A20 (TNFAIP3) genetic alterations in EBV-associated AIDS-related lymphoma

Abstract

A20, a negative regulator of NF-κB, has been implicated as a tumor suppressor gene in multiple types of B-cell lymphoma. AIDS-related lymphomas (ARLs) are high-grade B-cell lymphomas that are frequently associated with EBV infection. We examined a panel of ARLs for A20 alterations. FISH showed A20 deletion in 6 of 33 cases (18%). A20 mutations were found in 3 of 19 cases (16%), including 2 cases with deletions of the comple-mentary allele. Immunohistochemistry showed the absence of A20 protein in 7 of 55 samples (13%). In contrast to reports in Hodgkin lymphoma in which EBV infection and A20 alteration are mutually exclusive, A20 inactivation was observed in both EBV(+) and EBV(-) cases. The EBV latent membrane protein 1, which activates NF-κB, was not expressed in 12 of 13 cases with A20 loss. In ARLs loss of A20 may be an alternative mechanism of NF-κB activation in the absence of latent membrane protein 1 expression.

Figure 1

ARL Tumor characterization. (A) Distribution of tumor type is shown. Cases included DLBCL of the GCB (n = 21) and non-GCB (n = 14) subtypes, Burkitt lymphoma (n = 8), plasmablastic lymphoma (n = 5), B-cell lymphoma, unclassifiable (BCL, U; n = 7), and polymorphic lymphoproliferative disease (LPD; n = 1). EBV positivity shown was determined by EBER in situ hybridization. (B) LMP-1 expression as determined by immunohistochemistry.
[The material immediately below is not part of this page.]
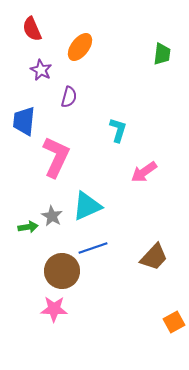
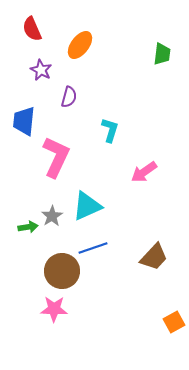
orange ellipse: moved 2 px up
cyan L-shape: moved 8 px left
gray star: rotated 10 degrees clockwise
Fifty cases lacked LMP-1 in all tumor cells (left). Two cases showed LMP-1 expression in < 10% of tumor cells (middle). A tumor cell expressing LMP-1 is indicated by a black arrow, and representative tumor cells lacking LMP-1 are indicated by red arrows. Four cases expressed LMP-1 in > 90% of tumor cells (right). Original magnification ×600 with 60×/0.80 objective lens. Microscope: Olympus BX 41; camera: Olympus Q-COLOR3; software: QCapture, Version 2.9.8.0 (Quantitative Imaging Corporation).

Figure 2

A20 Alterations in ARL. (A) Dual-color FISH analysis of tumor samples hybridized with A20 probe (green) and chromosome 6 centromeric probe (red). Top case shows wild-type A20. A20 heterozygous loss was shown in 5 cases (bottom left). One case was found to have A20 homozygous loss (bottom right). Magnification: Apochromatic 100× lens with 1.4 aperture; microscope: Nikon Eclipse 80i; camera: Jai CV-A10CL; software: Cytovision Imaging Software (Genetix Corp). (B) Representative chromatogram of normal DNA and tumor sample with A20 nonsense mutation in exon 2. This case had A20 monoallelic deletion, shown by FISH. The normal nucleotide peak in the mutated tumor sample probably represents infiltrating inflammatory cells. Software used was 4Peaks Version 1.7.2. (C) A20 Immunohistochemistry showing tumor cases with presence of A20 (left) and absence of A20 (right). Original magnification ×600 with 60×/0.80 objective lens. Microscope: Olympus BX 41; camera: Olympus Q-COLOR3; software: QCapture, Version 2.9.8.0 (Quantitative Imaging Corporation). (D) Incidence of A20 alteration is shown. (E) Incidence of A20 alteration in LMP-1 positive (+), negative (−), and intermediate (+/−) samples.